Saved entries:
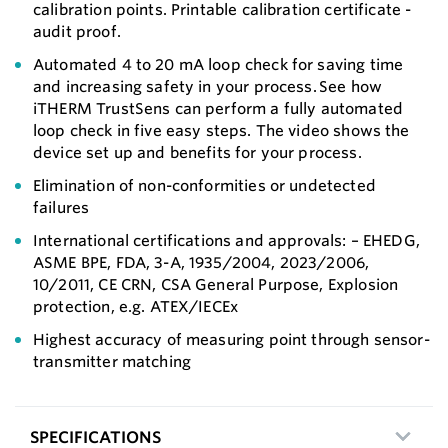
calibration points. Printable calibration certificate -
audit proof.
Automated 4 to 20 mA loop check for saving time
and increasing safety in your process. See how
iTHERM TrustSens can perform a fully automated
loop check in five easy steps. The video shows the
device set up and benefits for your process.
Elimination of non-conformities or undetected
failures
International certifications and approvals: – EHEDG,
ASME BPE, FDA, 3-A, 1935/2004, 2023/2006,
10/2011, CE CRN, CSA General Purpose, Explosion
protection, e.g. ATEX/IECEx
Highest accuracy of measuring point through sensor-
transmitter matching
SPECIFICATIONS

**Exercise instructions**
Only those lines running from the one containing "Elimination of non-conformities or undetected" through the last line of the data above are to be copied, exactly, with both ends included.

**Output for this task**
Elimination of non-conformities or undetected
failures
International certifications and approvals: – EHEDG,
ASME BPE, FDA, 3-A, 1935/2004, 2023/2006,
10/2011, CE CRN, CSA General Purpose, Explosion
protection, e.g. ATEX/IECEx
Highest accuracy of measuring point through sensor-
transmitter matching
SPECIFICATIONS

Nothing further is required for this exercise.